Laminar Boundary Layers – Approximate Integral Methods, Asymptotic Expansions and Triple Deck theory, 3D laminar boundary layer, unsteady boundary layers and Turbulent Boundary Layers. Velocity Profiles, Turbulent boundary layer on a flat plate, Turbulence Modelling – Introduction, Free Turbulence of Jets, wakes and mixing layers.

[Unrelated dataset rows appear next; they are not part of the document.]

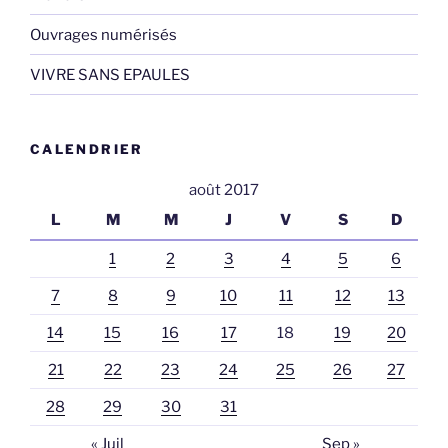
Ouvrages numérisés
VIVRE SANS EPAULES
CALENDRIER
août 2017
L
M
M
J
V
S
D
1
2
3
4
5
6
7
8
9
10
11
12
13
14
15
16
17
18
19
20
21
22
23
24
25
26
27
28
29
30
31
« Juil
Sep »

UNIT IV COMPRESSIBLE FLOW AND SPEICAL FLOWS

Compressible flow – Introduction, stagnation state, Finite pressure waves – effect on engine, Hagen – Poiseuille Flow and Couette Flow – applications in engine.

UNIT V FLOW VISUALISATION

Instrumentation – Schlieren photography – Laser Velocimetry – Illuminated Particle Visualisation Holography – Particle Image Velocimetry. Other Cold flow and combustion visualisation techniques. Numerical flow visualisation – Introduction.

COURSE OUTCOMES :

On successful completion of this course, the students will be able to:
1) Use different approximations for the flow problem under consideration.
2) Model basic flows and develop codes for numerical flow visualization
3) Apply the concepts of viscous fluid flow for prediction of thickness of boundary layer and to predict overall flow characteristics.
4) Analyse compressible flow in engine like compression, knocking.
5) Select different flow visualisation techniques required for their experiments.

REFERENCES:

1. Ronald L. Panton, Incompressible flow, 3rd Edition, Wiley, 2005.
2. K. Muralidhar and G. Biswas, Advanced Engg. Fluid Mechanics, Narosa Publishing House, 2005.
3. Frank M. White, Viscous Fluid Flow, 3rd Edition, McGraw Hill, 2011.
4. I.G. Currie, Fundamental Mechanics of fluids, 4th Edition, McGraw Hill 2011.
5. F.P. Incropera and B. Lavine, Fundamentals of Heat and Mass Transfer, 7th Edition, Willey, 2011.
6. Welty, C. Wicks, Fundamentals of Momentum, Heat and Mass Transfer, 4th Edition, Wiley 2009.
7. J.P. Holman, Experimental Methods for Engineers, McGraw – Hill Inc., 2001.
8. Wolfgang Merzkirch, Flow Visualisation, 2nd Edition, Academic Press, 1987.
9. Marshall B. Long, Optical Methods in flow and Particle Diagnosis, Society of Photo Optics, 1989.
10. B.H. Lakshmana Gowda, A Kaleidoscopic view of Fluid Flow Phenomena, Wiley Eastern, 1992.
11. Will Schroeder, Ken Martin and Bill Lorensen, An Object – Oriented Approach to 3D Graphics, 2ndEdition, Prentice Hall, 1998.